Images by Jan-Willem Dikkers

Editor: Ariel Gearhart


“I am a lone wolf. It’s just me. So I’ve decided that this is my 'jobby.'

It’s part job part hobby, and it really allows me 

Jesse Kammto have a lot of fun and freedom in the work that I do.” — Jesse Kamm


Jesse Kamm
Born in Illinois, Jessica Fern Kamm is a Los Angeles-based designer. Her luxury, artisan clothing label, Jesse Kamm, is a collection distinctive for its minimal design, clean lines, and classic shapes. Dedicated to sustainability, Kamm reduces her label’s environmental impact by using recycled and repurposed products and non-toxic inks. She is also a cofounder of Punta Carenero, an off-the-grid sustainable community in Bocas del Toro, Panama, where she spends three months of the year with her husband and son, living in their self-built house and surfing. You can find her collection here.

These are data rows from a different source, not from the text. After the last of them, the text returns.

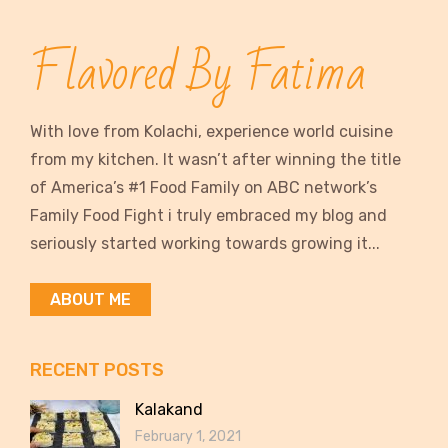
Flavored By Fatima
With love from Kolachi, experience world cuisine
from my kitchen. It wasn’t after winning the title
of America’s #1 Food Family on ABC network’s
Family Food Fight i truly embraced my blog and
seriously started working towards growing it...
ABOUT ME
RECENT POSTS
Kalakand
February 1, 2021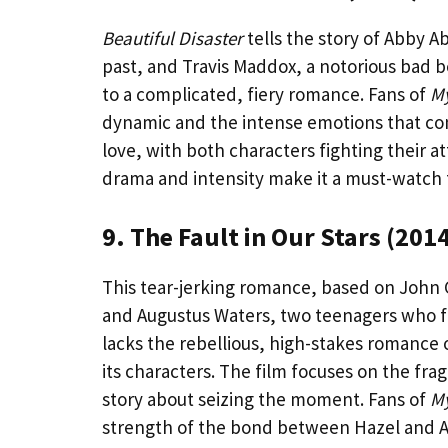
Beautiful Disaster
tells the story of Abby A
past, and Travis Maddox, a notorious bad b
to a complicated, fiery romance. Fans of
My
dynamic and the intense emotions that co
love, with both characters fighting their at
drama and intensity make it a must-watch f
9. The Fault in Our Stars (201
This tear-jerking romance, based on John 
and Augustus Waters, two teenagers who fal
lacks the rebellious, high-stakes romance 
its characters. The film focuses on the frag
story about seizing the moment. Fans of
My
strength of the bond between Hazel and A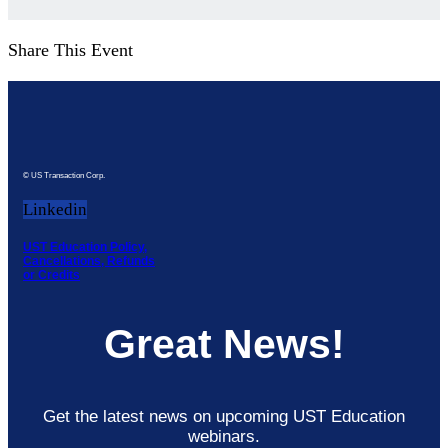
Share This Event
© US Transaction Corp.
Linkedin
UST Education Policy,
Cancellations, Refunds
or Credits
Great News!
Get the latest news on upcoming UST Education
webinars.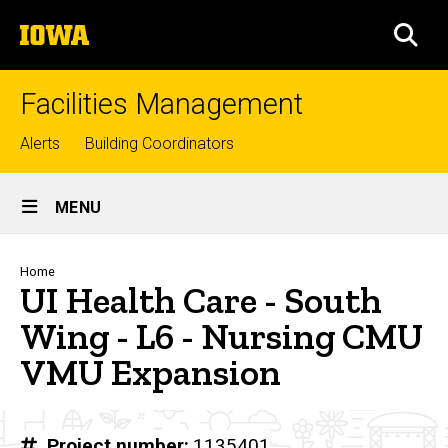
Skip
The
to
SEA
University
main
of
content
Iowa
Facilities Management
Top
Alerts
Building Coordinators
links
Site
MENU
Main
Navigation
Breadcrumb
Home
UI Health Care - South
Wing - L6 - Nursing CMU
VMU Expansion
Project number
1135401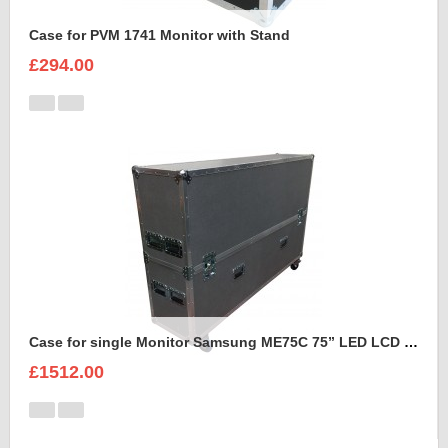
Case for PVM 1741 Monitor with Stand
£294.00
Case for single Monitor Samsung ME75C 75” LED LCD Display
£1512.00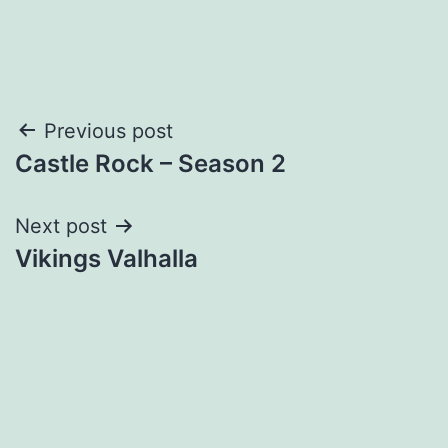
Post
Previous post
Castle Rock – Season 2
navigation
Next post
Vikings Valhalla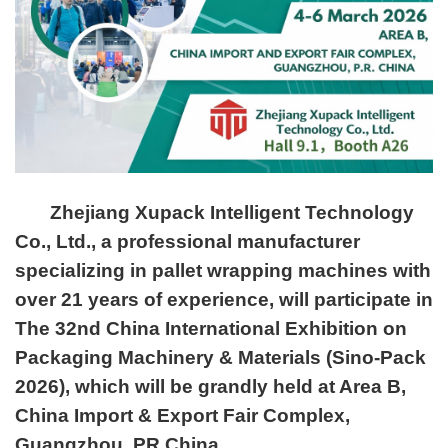
Zhejiang Xupack Intelligent Technology
Co., Ltd., a professional manufacturer
specializing in pallet wrapping machines with
over 21 years of experience, will participate in
The 32nd China International Exhibition on
Packaging Machinery & Materials (Sino-Pack
2026), which will be grandly held at Area B,
China Import & Export Fair Complex,
Guangzhou, PR China.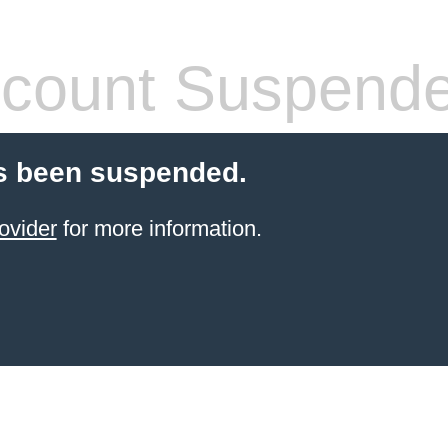
count Suspend
s been suspended.
ovider
for more information.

At the top of a quiet LA mountain, after the winding steep streets and amongst the urban wilderness, Jesse Kamm welcomes us into her home studio tucked away in the back of her house. Sliding glass doors open to her personal view of the city, with her son’s playthings near the base of his tree house. Rocks collected from her adventures are lined up on the floor inside, underneath racks of clothes, and trinkets cover the desk. Her current collection, hung in a color coordinated fashion, tells the story of her annual summers in Central America. Her creativity is fueled by simplicity, travel, and family.

Dressed from head to toe in the tones of the desert, Jesse sat down with us to explain her philosophies of life, her “jobby”, and her effortless style. The ease with which she handles both her design and lifestyle, and the way she weaves them together, is inspiring. Her eyes light up just talking about it.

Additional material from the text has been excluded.